The American Health Care Act repeals some key provisions of Obamacare. It immediately ends the requirement that all Americans purchase health insurance or pay a fine. By 2020 it will also replace the current income-based tax credit with an aged-based tax credit.

Criticism from many sides

Associations representing doctors, hospitals, insurance companies, and the elderly say the AHCA will make health insurance unaffordable for millions of people and will increase healthcare costs. Insurance companies are concerned that fewer people will buy health insurance. They complain that they were not consulted when the AHCA was being written.

Democrat congressmen say the AHCA will negatively impact the federal budget and public healthcare. They fault Republican congressmen for introducing the AHCA without waiting for a cost/benefit analysis by the Congressional Budget Office.

Some Republicans strongly oppose the AHCA for other reasons. Some Conservative Republicans  say AHCA keeps too many provisions of Obamacare. Some state governors say the AHCA will make insurance unaffordable for millions of low-income people and the state will have to pay for their healthcare. This could affect 11 million people. Some state governors have threatened to create their own alternative plan.

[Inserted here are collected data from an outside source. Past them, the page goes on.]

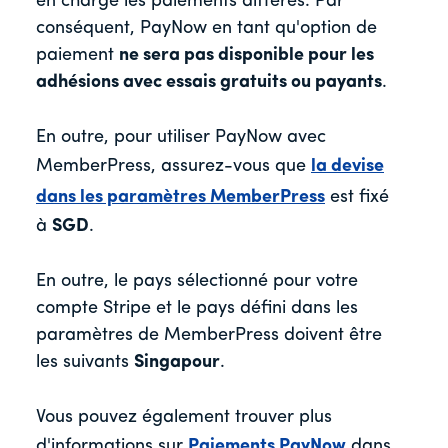
en charge les paiements différés. Par
conséquent, PayNow en tant qu'option de
paiement
ne sera pas disponible pour les
adhésions avec essais gratuits ou payants
.
En outre, pour utiliser PayNow avec
MemberPress, assurez-vous que
la devise
dans les paramètres MemberPress
est fixé
à
SGD
.
En outre, le pays sélectionné pour votre
compte Stripe et le pays défini dans les
paramètres de MemberPress doivent être
les suivants
Singapour
.
Vous pouvez également trouver plus
d'informations sur
Paiements PayNow
dans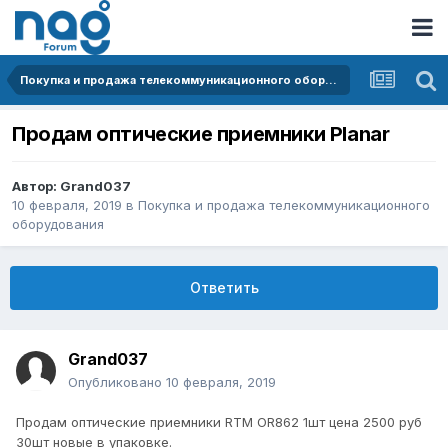
Покупка и продажа телекоммуникационного оборудования
Продам оптические приемники Planar
Автор:
Grand037
10 февраля, 2019
в
Покупка и продажа телекоммуникационного
оборудования
Ответить
Grand037
Опубликовано
10 февраля, 2019
Про
дам оптические приемники RTM OR862 1шт цена 2500 руб
30шт новые в упаковке.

Why must Obamacare be replaced?

The Affordable Care Act is seen by many to be President Barack Obama’s biggest success because it insured millions of previously uninsured people. From 2013 to 2014, about 8.8 million Americans acquired health insurance for the first time and many free medical programs were offered.

Obamacare has been criticized by Republicans because its cost has been borne by the highest-earning American taxpayers. Policies that negatively impact the upper social strata are generally opposed by Republicans.

Healthcare reform needs a roadmap

Republican leaders and the White House are pushing for acceptance of the AHCA. But any adjustment to satisfy conservatives will reduce the support of moderates.